-- WHAT THE TASK REQUIRES --
I need the lines below from the one with "du syndrome d" down to the one with "The Defender" reproduced exactly, both ends included, and nothing else.

Stored entries:
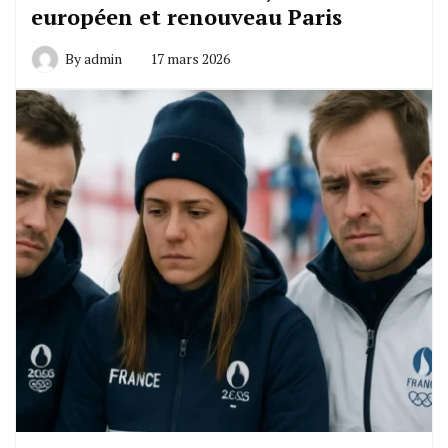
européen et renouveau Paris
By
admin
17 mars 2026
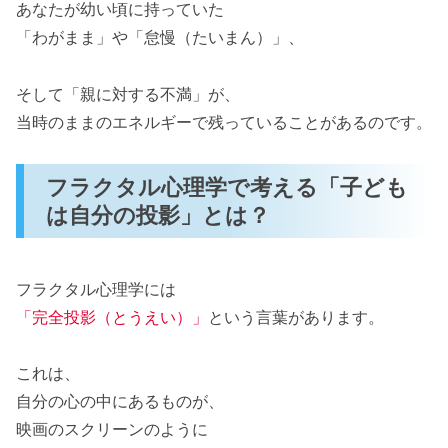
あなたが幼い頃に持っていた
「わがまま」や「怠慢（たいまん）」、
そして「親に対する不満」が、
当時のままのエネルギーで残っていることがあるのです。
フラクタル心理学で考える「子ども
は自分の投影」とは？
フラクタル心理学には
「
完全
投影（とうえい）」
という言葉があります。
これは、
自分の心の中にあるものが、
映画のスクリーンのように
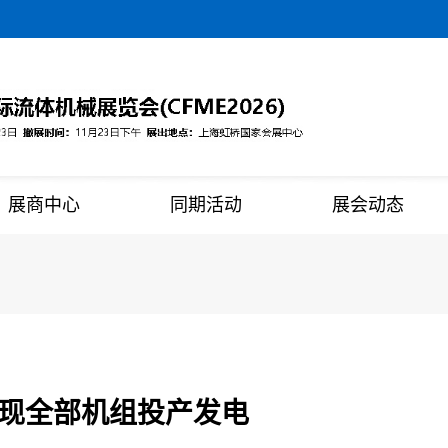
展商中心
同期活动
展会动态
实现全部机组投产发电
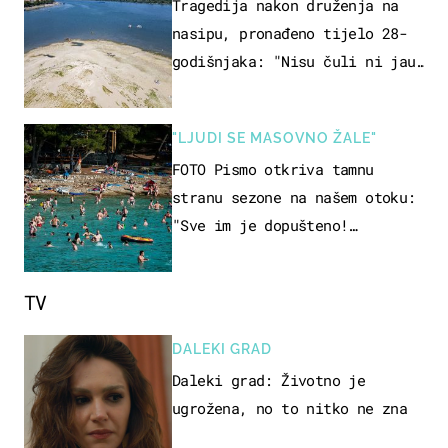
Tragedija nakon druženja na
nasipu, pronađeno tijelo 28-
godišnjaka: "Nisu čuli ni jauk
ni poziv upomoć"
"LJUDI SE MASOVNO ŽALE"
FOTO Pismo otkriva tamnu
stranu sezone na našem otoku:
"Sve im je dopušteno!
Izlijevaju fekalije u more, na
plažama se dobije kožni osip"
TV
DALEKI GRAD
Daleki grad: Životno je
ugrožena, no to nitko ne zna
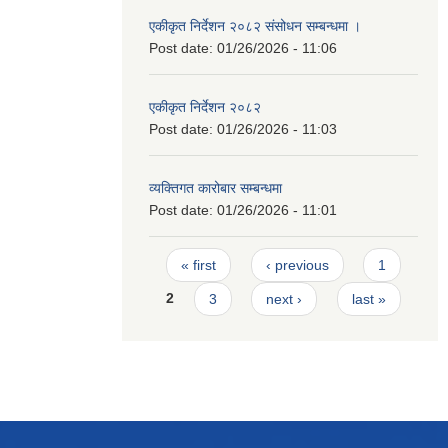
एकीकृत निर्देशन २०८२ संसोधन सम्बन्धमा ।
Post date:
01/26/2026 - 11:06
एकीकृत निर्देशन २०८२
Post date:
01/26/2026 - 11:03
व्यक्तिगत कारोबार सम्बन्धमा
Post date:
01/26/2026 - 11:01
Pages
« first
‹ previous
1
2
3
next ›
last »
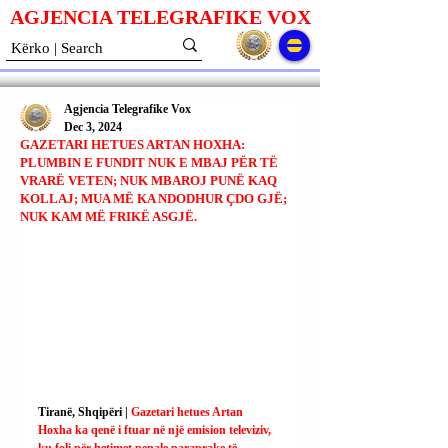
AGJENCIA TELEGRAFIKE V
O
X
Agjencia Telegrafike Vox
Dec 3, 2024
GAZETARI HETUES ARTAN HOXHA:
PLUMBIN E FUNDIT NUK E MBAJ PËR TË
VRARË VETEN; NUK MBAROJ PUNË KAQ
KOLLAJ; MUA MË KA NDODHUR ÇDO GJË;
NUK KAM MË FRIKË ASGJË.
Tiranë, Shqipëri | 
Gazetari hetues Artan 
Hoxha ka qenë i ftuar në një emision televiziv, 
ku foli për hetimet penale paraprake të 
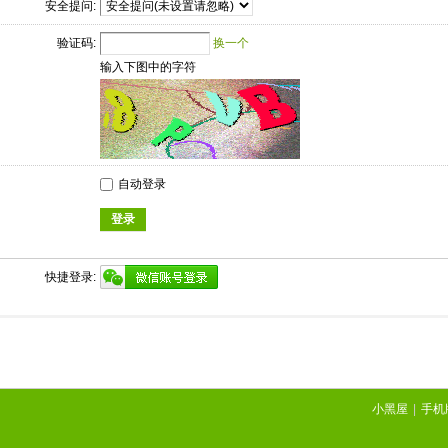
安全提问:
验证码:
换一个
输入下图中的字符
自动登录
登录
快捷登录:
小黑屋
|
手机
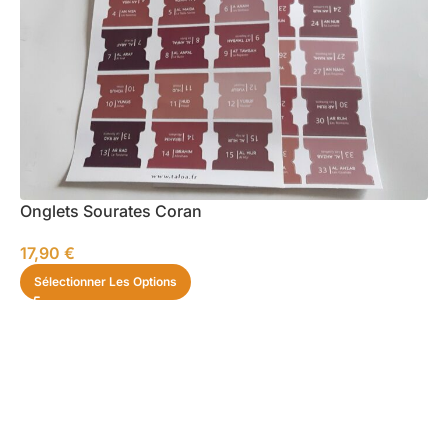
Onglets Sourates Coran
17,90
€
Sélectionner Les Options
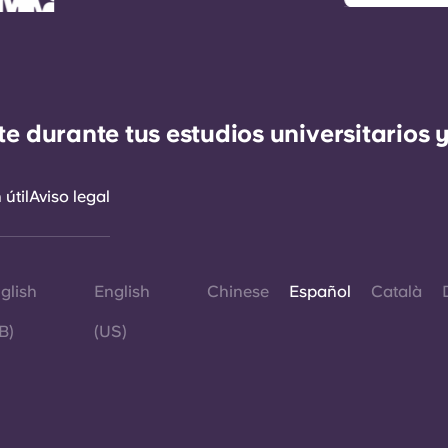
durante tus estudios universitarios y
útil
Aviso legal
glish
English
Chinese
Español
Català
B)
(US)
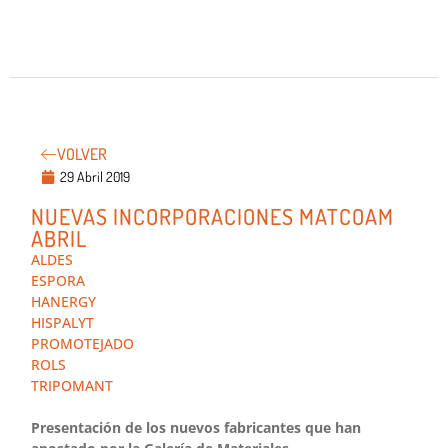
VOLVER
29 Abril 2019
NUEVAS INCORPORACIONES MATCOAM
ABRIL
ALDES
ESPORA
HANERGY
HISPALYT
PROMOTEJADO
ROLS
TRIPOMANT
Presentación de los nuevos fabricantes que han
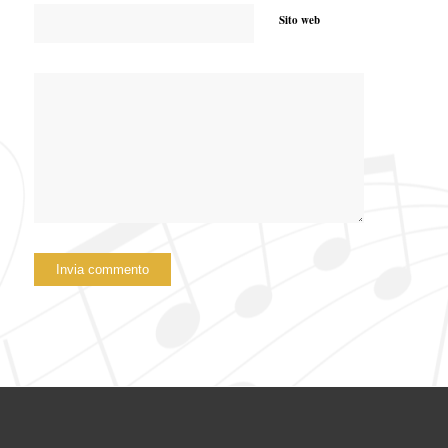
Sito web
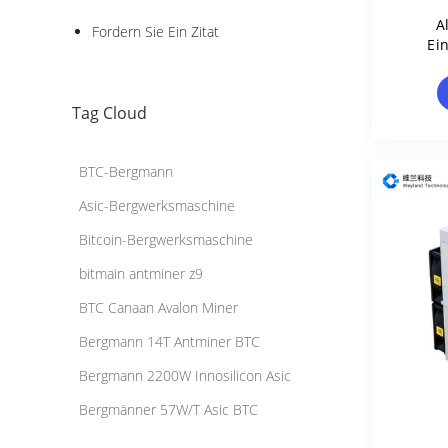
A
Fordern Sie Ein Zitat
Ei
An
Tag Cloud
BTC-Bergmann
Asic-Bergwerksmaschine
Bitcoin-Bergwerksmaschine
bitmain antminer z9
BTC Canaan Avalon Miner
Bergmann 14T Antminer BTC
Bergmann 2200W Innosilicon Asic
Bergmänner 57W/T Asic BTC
==
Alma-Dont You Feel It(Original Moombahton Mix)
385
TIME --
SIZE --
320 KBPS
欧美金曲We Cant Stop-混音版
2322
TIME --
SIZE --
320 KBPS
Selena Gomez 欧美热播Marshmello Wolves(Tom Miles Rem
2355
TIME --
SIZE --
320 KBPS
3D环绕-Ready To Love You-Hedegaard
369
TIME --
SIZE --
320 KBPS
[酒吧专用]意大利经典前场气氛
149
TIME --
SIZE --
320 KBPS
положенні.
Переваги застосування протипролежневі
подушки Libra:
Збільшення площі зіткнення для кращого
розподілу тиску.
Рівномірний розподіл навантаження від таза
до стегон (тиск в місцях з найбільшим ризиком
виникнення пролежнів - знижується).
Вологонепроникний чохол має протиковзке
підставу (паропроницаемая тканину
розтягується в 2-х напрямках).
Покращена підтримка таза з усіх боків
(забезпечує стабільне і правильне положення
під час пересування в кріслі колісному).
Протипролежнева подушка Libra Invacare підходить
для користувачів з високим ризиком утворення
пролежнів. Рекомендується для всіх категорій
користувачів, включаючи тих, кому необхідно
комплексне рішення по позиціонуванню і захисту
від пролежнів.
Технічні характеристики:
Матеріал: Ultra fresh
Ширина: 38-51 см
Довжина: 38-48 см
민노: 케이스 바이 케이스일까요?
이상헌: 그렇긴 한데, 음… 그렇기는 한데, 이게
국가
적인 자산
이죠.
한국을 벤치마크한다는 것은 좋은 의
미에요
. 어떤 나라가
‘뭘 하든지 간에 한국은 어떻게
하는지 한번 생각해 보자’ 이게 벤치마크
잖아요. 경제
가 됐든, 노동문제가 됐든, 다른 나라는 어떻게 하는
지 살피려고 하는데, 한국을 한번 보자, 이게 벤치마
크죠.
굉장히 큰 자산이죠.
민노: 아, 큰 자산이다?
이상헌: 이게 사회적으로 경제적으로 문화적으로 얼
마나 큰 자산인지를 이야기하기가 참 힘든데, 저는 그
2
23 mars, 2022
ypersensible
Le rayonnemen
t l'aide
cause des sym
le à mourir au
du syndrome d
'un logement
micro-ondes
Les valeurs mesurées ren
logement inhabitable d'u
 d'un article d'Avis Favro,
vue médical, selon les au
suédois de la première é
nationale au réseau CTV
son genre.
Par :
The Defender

-- TASK SOLUTION --
du syndrome d
'un logement
micro-ondes
Les valeurs mesurées ren
logement inhabitable d'u
 d'un article d'Avis Favro,
vue médical, selon les au
suédois de la première é
nationale au réseau CTV
son genre.
Par :
The Defender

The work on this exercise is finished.